:: Dataset content ::
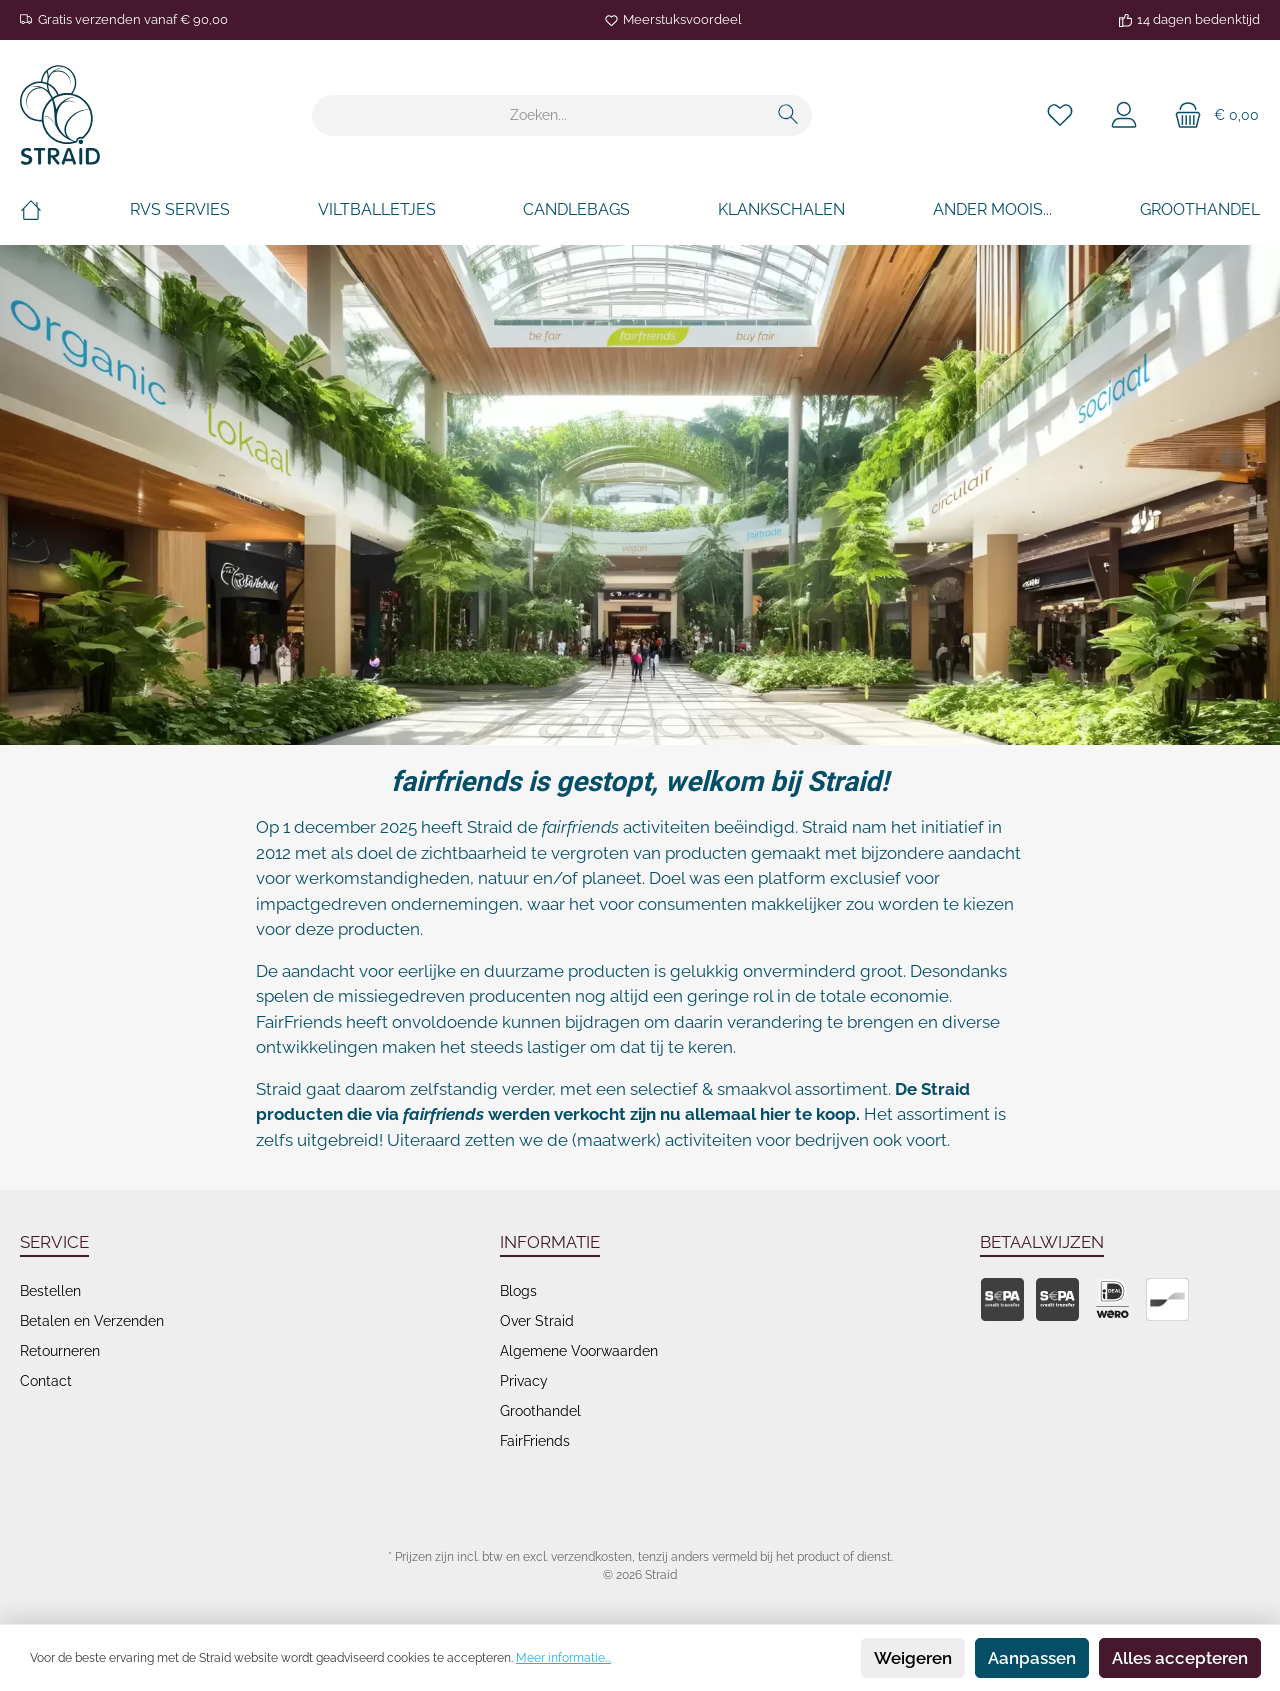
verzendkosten (591, 1557)
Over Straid (537, 1321)
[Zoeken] (788, 115)
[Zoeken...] (539, 115)
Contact (46, 1381)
:::
What the task asks: Restate the data above word for word. Skip every picture.

Exercise solution:
verzendkosten (591, 1557)
Over Straid (537, 1321)
[Zoeken] (788, 115)
[Zoeken...] (539, 115)
Contact (46, 1381)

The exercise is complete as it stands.